Heinz Schütz
John Cage und die Moderne
»Kunst als Grenzüberschreitung«
Neue Pinakothek, München, 18.7. – 27.10.1991
Die Veranstaltungsreihe umfaßt Ausstellungen, Konzerte, Lesungen, Vorträge, Performances, Film- und Videovorführungen. Ihr programmatischer Titel verbindet Cage mit der Moderne. Das bedeutet im Zeitalter der Postmoderne zwangsläufig: Er rückt Cage ins historische Abseits, es sei denn, ein Verfechter der Moderne hielte der Gegenwart kämpferisch entgegen, was ihr bereits als Vergangenheit erscheint. Der Titelbegriff “Grenzüberschreitung” weist auf avantgardistische Leitmotive. Er läßt sich dreifach interpretieren: als Innovationismus, der jede Form künstlerischer Tradierung durchbricht; als Gattungsüberschreitung hin zum intermedialen Gesamtkunstwerk und nicht zuletzt als Weg, der von der Kunst ins Leben führt. Alle drei Motive klingen bei Cage auf spezifische Weise an. Zweifellos gehört er zu den vehementesten Verfechtern und Anregern der zweiten avantgardistischen Welle. – Zweifelhaft ist es allerdings, auf letztere den Begriff der Moderne ungebrochen anzuwenden.

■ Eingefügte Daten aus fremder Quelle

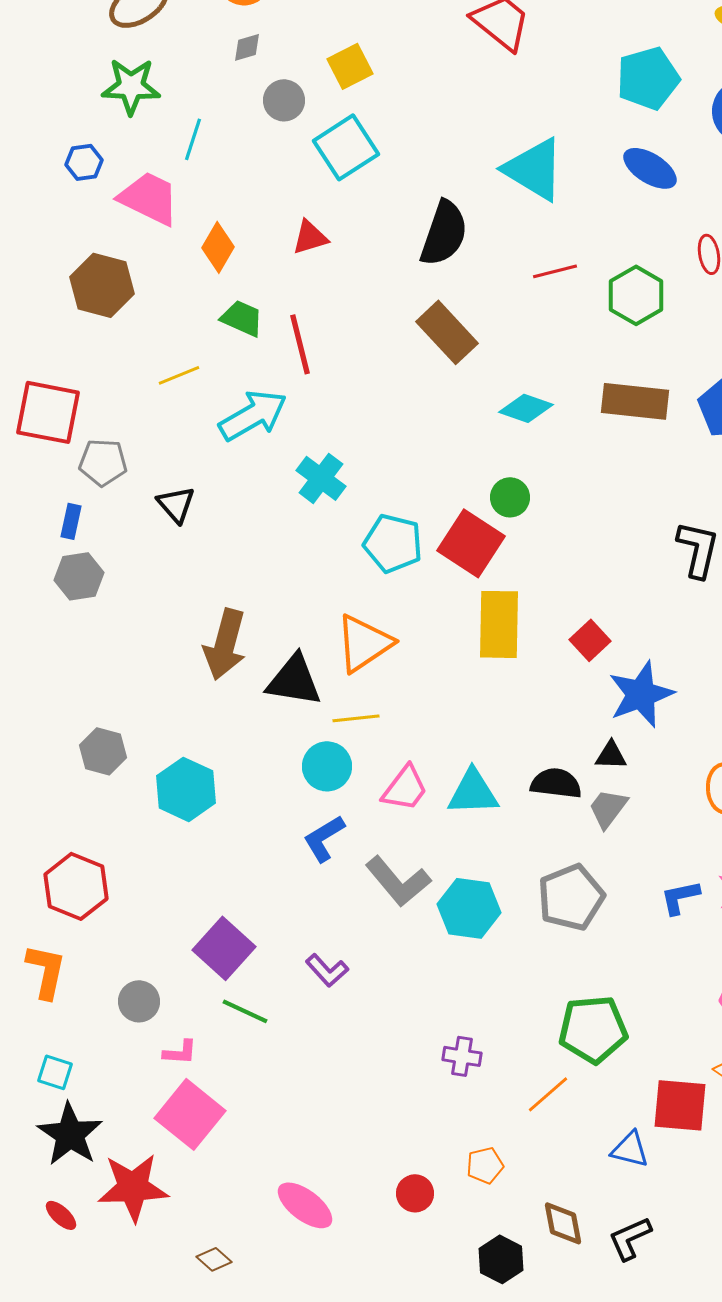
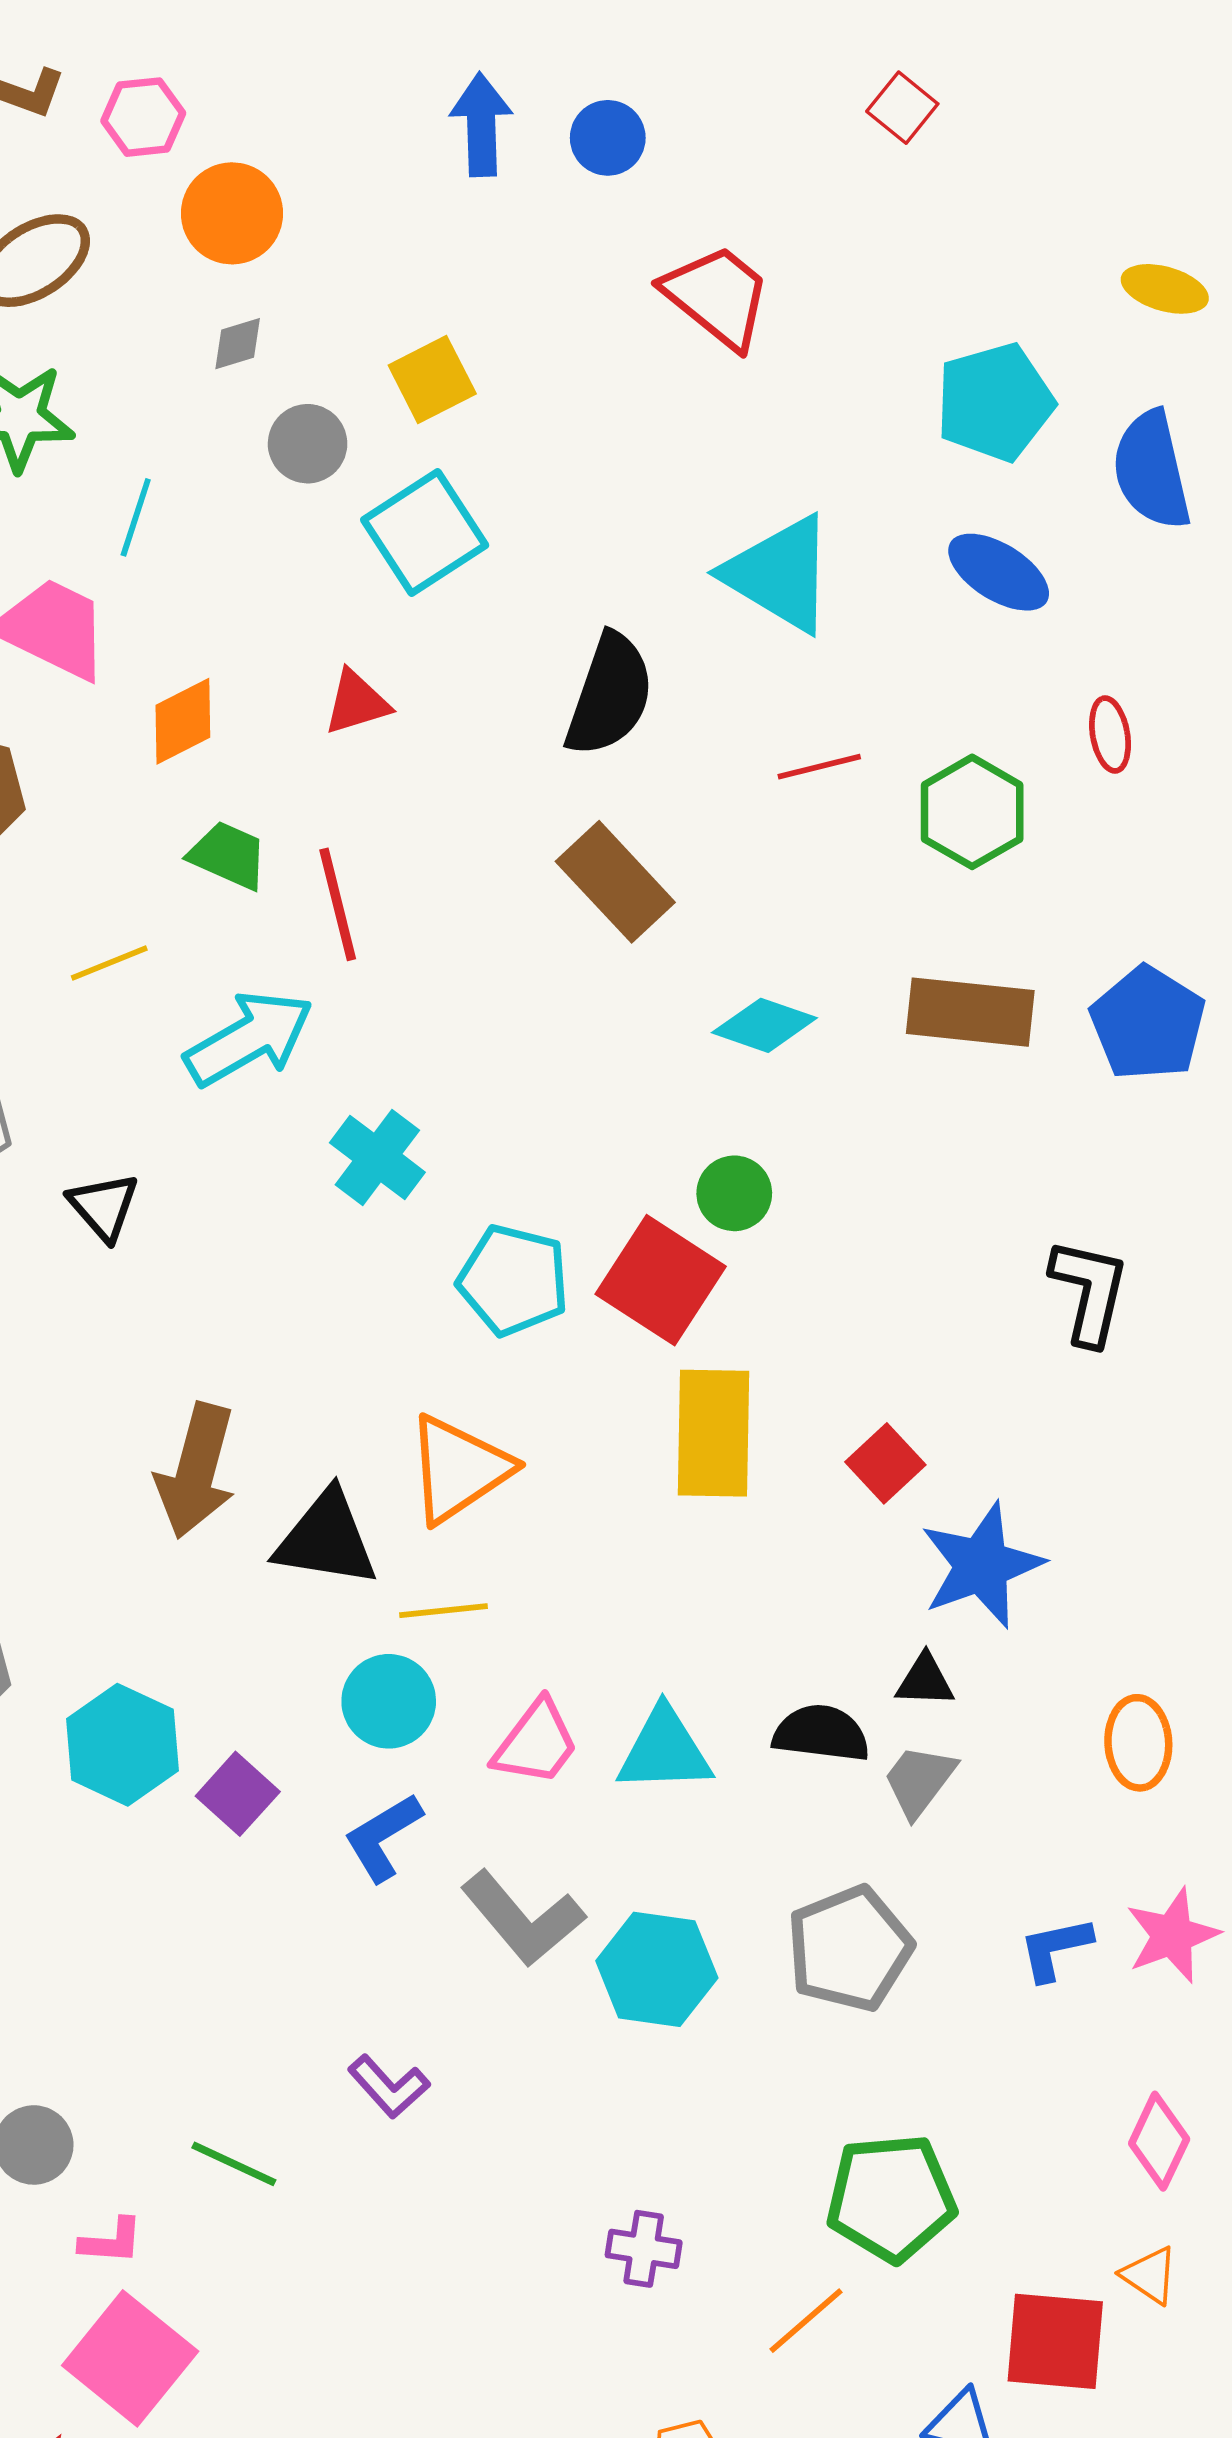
orange diamond: (218, 247) -> (183, 721), turned 33
purple square: (224, 948) -> (238, 1794), moved, size x0.7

John Cages’ radikalste “Komposition”, gleichzeitig das wohl radikalste Musikstück unseres Jahrhunderts, entsteht bereits 1952. In “4’33”” werden Beginn und Ende dreier Klaviersätze durch pianistische Gesten angedeutet. Klavier wird nicht gespielt. Die Musik, die zu hören ist, ist die Stille, besser: die die Stille überlagernden Geräusche wie Husten, Scharren, Sprechen, Verkehrslärm, Wind … Was hier angelegt ist, setzt sich im Avantgardismus fort mit der Aktionierung der Kunst in Happening und Fluxus-Event und wirkt noch in den siebziger Jahren weiter in Parolen wie “Alles ist Kunst”. Wie das Konzert von Margaret Leng Tan belegt, vermag das Konkretistische von “4’33”” auch heute noch zu wirken. Der historische Querschnitt durch Cages Klavierkompositionen evoziert jedoch paradigmatisch die Frage…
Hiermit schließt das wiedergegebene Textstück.